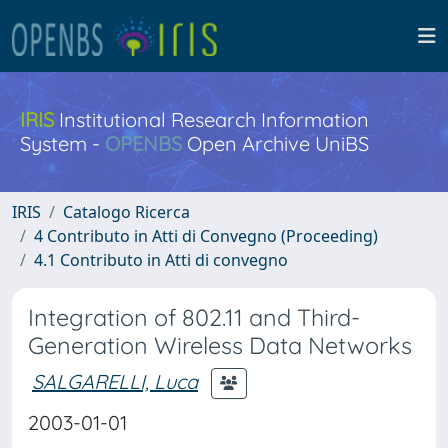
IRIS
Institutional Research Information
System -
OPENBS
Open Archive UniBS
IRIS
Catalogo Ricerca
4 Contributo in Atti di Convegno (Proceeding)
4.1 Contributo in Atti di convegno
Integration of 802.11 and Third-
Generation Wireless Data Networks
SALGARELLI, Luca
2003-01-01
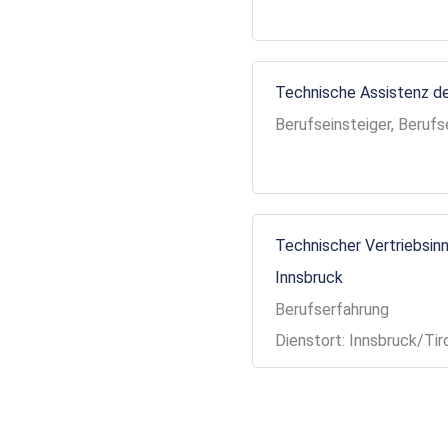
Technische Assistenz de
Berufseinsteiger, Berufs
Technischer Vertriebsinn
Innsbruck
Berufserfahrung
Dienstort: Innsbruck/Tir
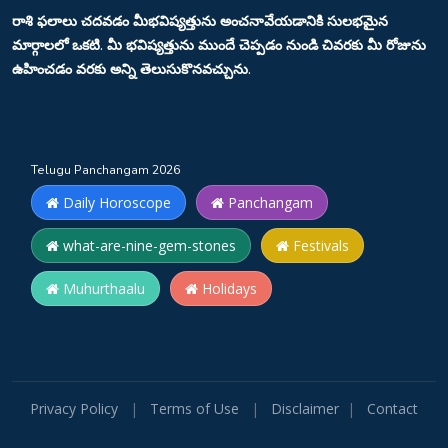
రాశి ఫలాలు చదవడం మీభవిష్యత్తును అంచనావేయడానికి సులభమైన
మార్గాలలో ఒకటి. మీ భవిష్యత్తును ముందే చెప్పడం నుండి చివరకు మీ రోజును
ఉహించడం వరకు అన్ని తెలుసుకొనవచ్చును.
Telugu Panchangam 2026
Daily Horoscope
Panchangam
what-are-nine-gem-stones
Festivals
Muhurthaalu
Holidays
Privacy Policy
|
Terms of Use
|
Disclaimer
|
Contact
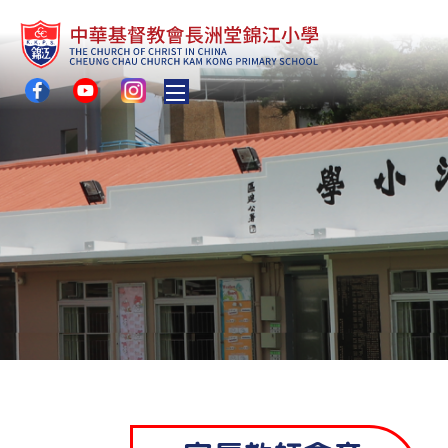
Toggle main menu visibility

..........

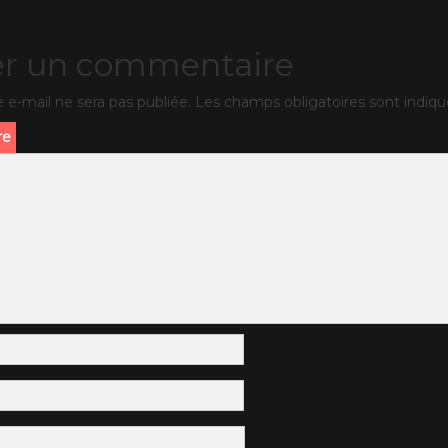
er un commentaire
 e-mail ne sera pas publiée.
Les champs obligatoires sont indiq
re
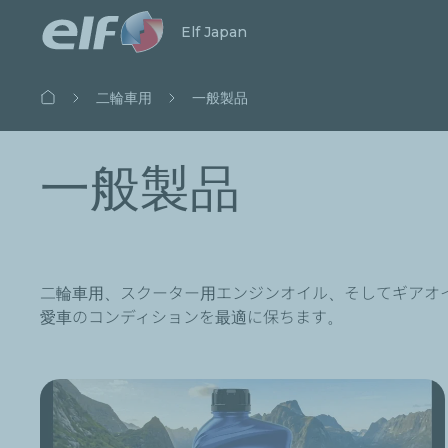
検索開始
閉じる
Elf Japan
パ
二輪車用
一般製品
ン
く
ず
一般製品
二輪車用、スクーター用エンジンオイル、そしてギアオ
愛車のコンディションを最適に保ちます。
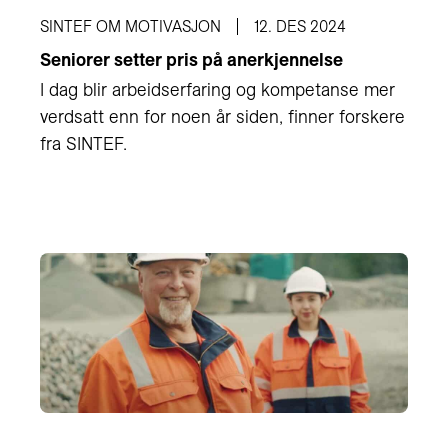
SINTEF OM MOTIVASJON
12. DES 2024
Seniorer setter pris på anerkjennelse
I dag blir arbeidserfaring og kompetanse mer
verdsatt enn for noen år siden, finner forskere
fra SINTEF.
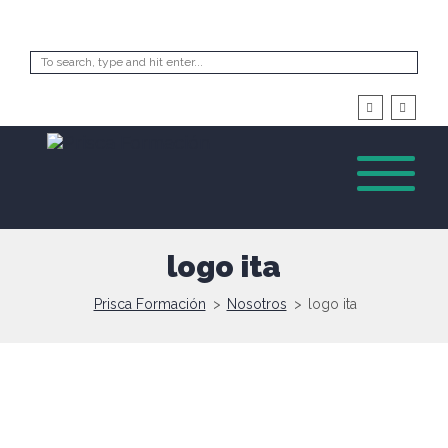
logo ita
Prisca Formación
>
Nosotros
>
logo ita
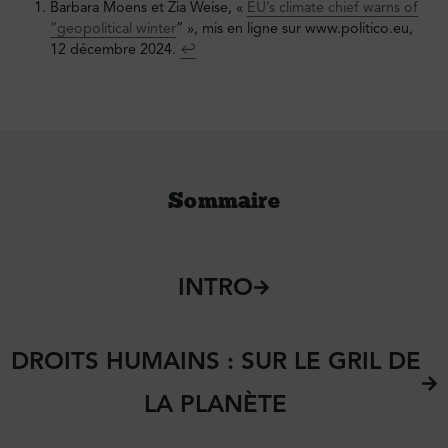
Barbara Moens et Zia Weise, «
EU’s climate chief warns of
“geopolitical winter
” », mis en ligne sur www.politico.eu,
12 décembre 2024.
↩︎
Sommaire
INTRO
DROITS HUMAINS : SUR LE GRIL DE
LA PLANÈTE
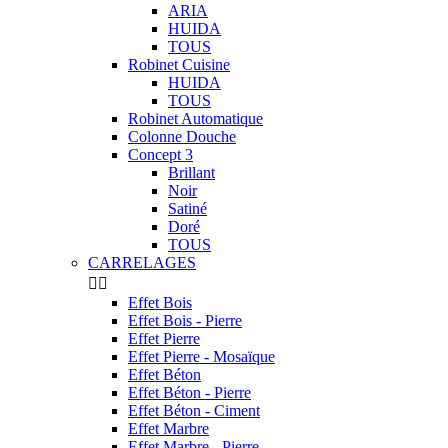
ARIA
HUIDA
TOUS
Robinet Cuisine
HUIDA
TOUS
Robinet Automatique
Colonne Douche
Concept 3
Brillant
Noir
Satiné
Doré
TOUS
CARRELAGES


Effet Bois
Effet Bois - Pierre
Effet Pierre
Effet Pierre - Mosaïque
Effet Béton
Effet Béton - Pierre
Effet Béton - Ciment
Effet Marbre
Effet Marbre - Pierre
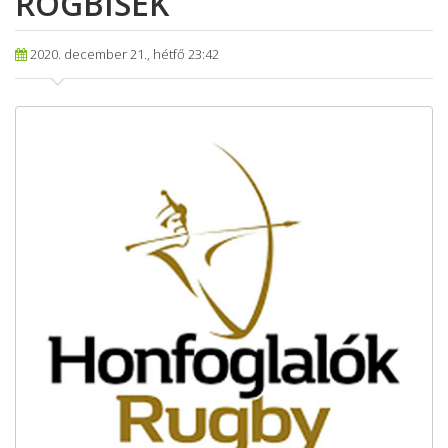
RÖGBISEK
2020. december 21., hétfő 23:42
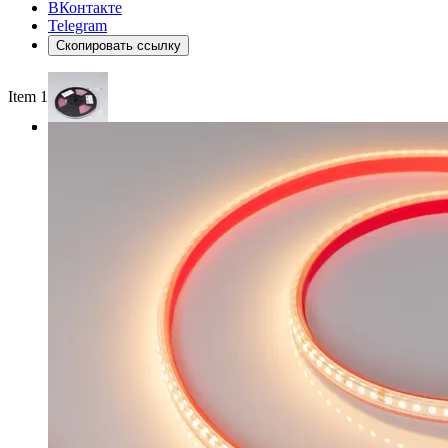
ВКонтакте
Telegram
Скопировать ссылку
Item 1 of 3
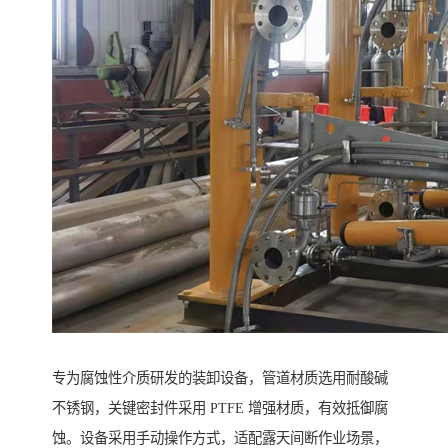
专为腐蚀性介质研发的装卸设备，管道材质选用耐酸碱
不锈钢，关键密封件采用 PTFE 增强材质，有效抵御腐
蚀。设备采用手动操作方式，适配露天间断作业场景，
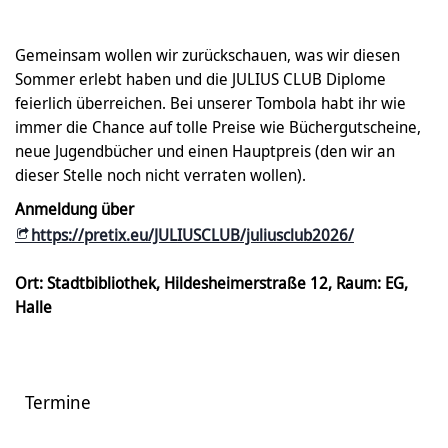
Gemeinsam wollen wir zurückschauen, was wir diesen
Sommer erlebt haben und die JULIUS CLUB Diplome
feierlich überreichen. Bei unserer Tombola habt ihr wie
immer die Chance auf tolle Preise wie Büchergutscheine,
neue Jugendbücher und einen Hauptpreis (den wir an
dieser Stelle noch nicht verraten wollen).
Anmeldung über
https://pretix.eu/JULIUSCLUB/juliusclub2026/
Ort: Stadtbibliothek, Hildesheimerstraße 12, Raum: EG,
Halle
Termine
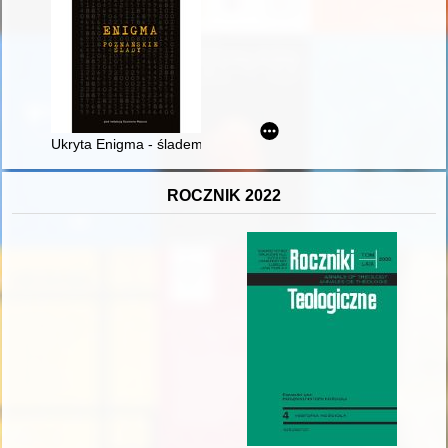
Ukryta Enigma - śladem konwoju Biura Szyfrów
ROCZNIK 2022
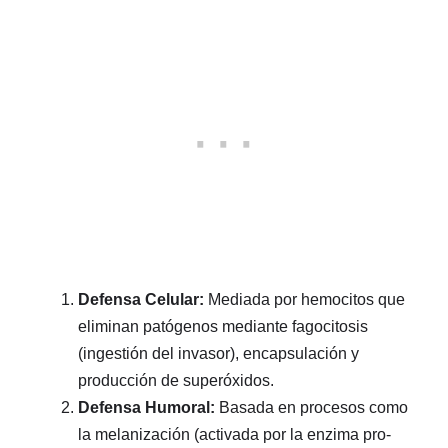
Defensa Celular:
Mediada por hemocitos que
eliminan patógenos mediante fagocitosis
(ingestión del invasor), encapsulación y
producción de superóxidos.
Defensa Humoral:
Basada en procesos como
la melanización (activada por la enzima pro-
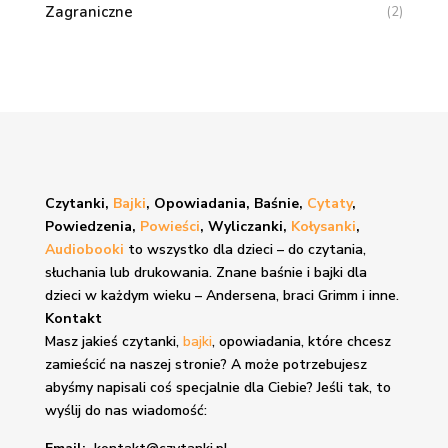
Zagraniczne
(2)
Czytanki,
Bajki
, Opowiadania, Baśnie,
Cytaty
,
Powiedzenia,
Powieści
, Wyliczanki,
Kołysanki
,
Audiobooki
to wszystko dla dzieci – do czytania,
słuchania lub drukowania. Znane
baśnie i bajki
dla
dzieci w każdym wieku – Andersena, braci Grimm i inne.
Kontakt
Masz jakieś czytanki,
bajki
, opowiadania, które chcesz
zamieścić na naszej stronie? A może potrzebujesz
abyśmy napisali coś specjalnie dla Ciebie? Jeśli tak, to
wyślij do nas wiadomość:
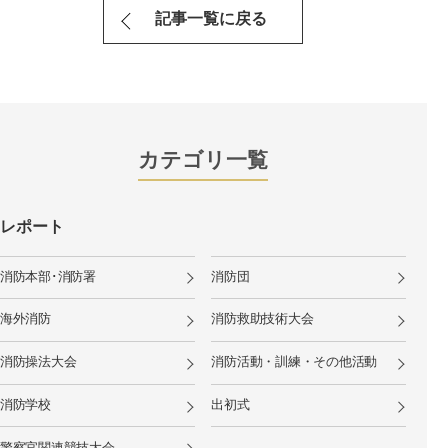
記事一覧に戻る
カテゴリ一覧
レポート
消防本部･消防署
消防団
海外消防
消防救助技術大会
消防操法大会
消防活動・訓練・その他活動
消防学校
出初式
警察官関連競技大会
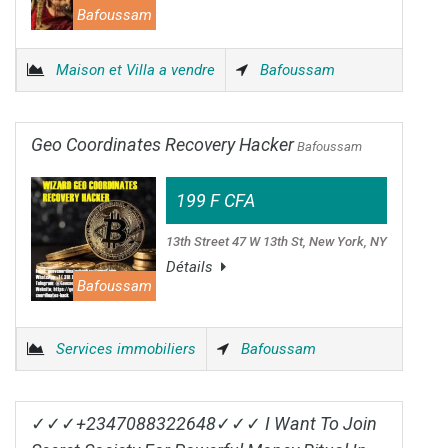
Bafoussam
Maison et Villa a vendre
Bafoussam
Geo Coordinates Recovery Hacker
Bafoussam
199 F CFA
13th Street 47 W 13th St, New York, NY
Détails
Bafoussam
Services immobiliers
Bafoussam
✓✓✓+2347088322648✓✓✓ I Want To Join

..........

#### TASK TO CARRY OUT
Go through the entries. Report every line that contains the word "Béton".

#### ANSWER BELOW
Effet Béton
Effet Béton - Pierre
Effet Béton - Ciment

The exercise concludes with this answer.